In der Corona-Pandemie haben viele Menschen gedanklich am Rad gedreht, auch solche, die hoch gebildet sind und eigentlich vernünftig sein sollten. Doch auch schon davor waren Chemtrails, 5G, die Illuminaten, die Reptiloiden oder, wenn es politisch besonders bitter wurde: die Juden, Gegenstand von wildesten Verschwörungstheorien. Diese Mythen sind leider eine menschliche Konstante.
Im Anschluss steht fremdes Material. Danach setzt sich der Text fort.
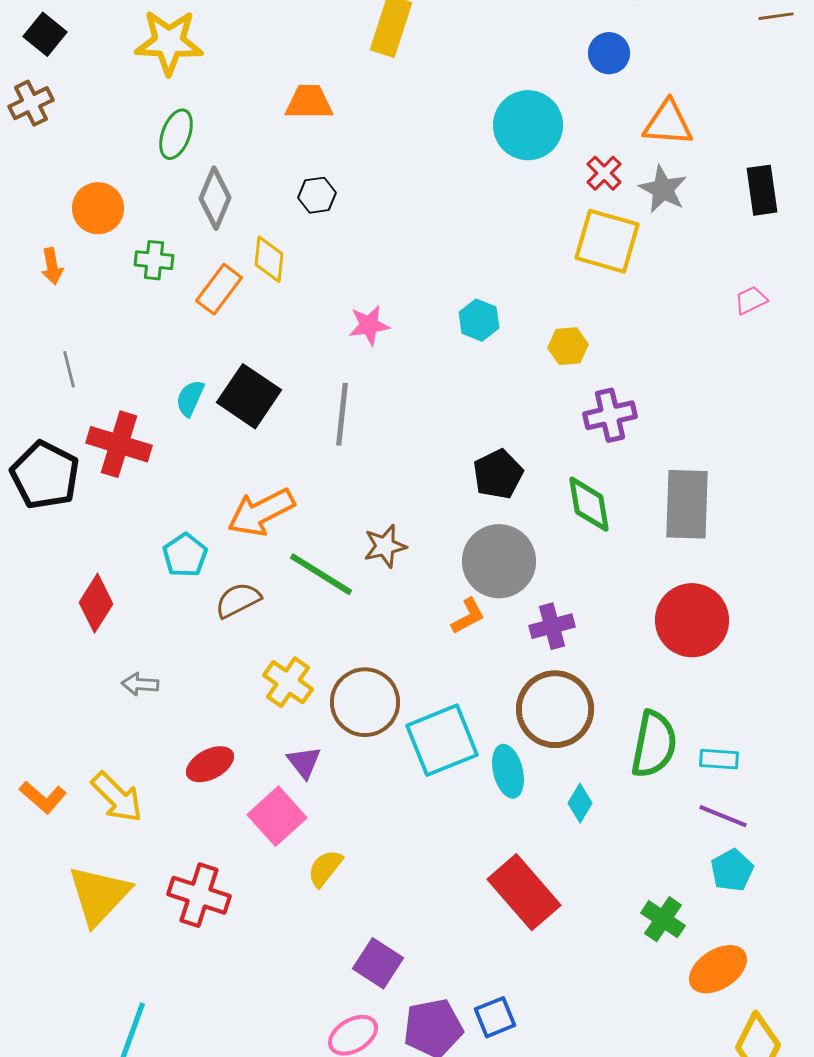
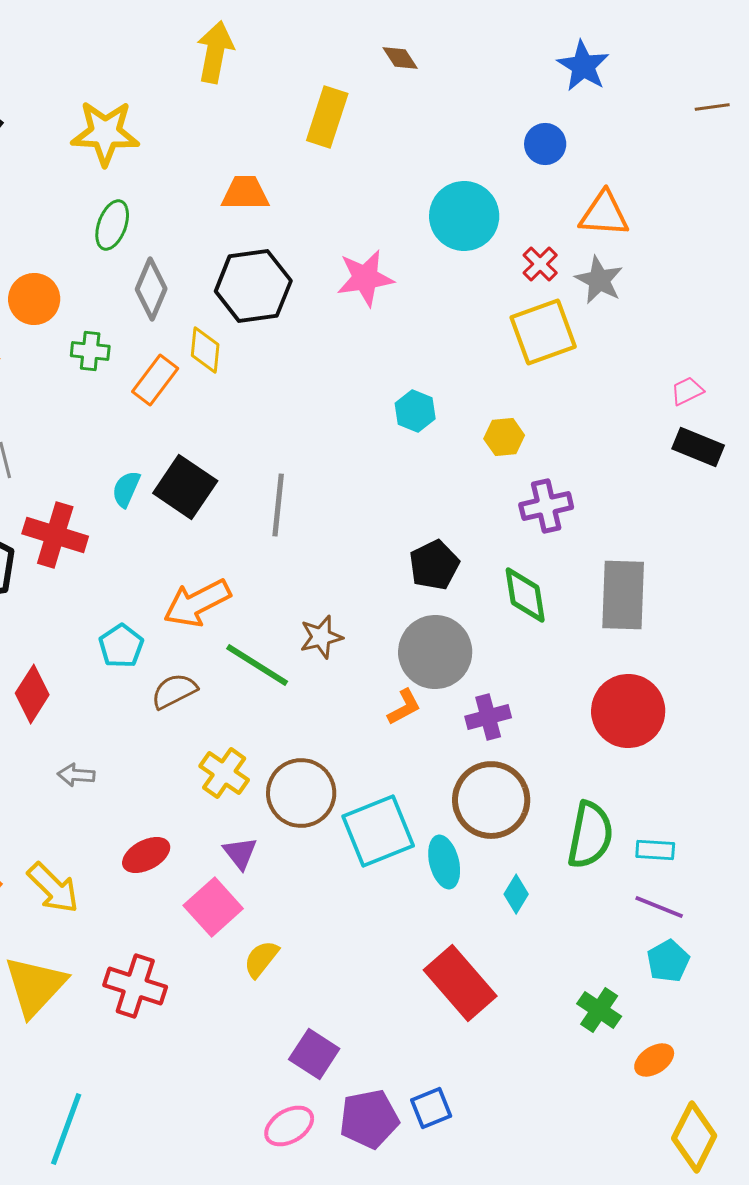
black rectangle: (762, 190) -> (698, 447), moved, turned -60
black hexagon: (317, 195) -> (253, 286), size x2.0
yellow square: (607, 241) -> (543, 332), turned -36
pink star: (369, 325) -> (365, 278), moved, size x1.4
orange ellipse: (718, 969) -> (654, 1060), size x0.7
Sie sind natürlich bekloppt, werden trotzdem gern geglaubt (insbesondere in Krisenzeiten) und sind daher erklärungsbedürftig. Dieser Artikel schafft Aufklärung.

In der Psychologie gibt es eine Denkschule Namens psychologischer Funktionalismus, welche davon ausgeht, dass ein bestimmtes Verhalten dann gezeigt wird, wenn es bestimmte psychologische Funktionen erfüllt. Wenn das stimmt, und davon wird hier ausgegangen, dann ist es wichtig, die Funktionen von Verschwörungstheorien für diejenigen herauszuarbeiten, die diese glauben und verbreiten.

Selbstaufwertung durch Fremdabwertung

Die wohl wichtigste Funktion hierbei kann als Selbstaufwertung durch Fremdabwertung bezeichnet werden. Denn Verschwörungstheoretiker:innen gehen ja davon aus, dass sie bestimmte Dinge verstanden haben, welche die blöden Schafschafe, die es einfach nicht checken, eben nicht verstanden bzw. durchblickt haben. Dass eigentlich hinter der Pandemie der große Plan zur Errichtung der Diktatur, der „Great Reset“ steckt: Ich habe es verstanden, die anderen nicht, folglich bin ich klug und die anderen dumm. Selbstaufwertung durch Fremdabwertung.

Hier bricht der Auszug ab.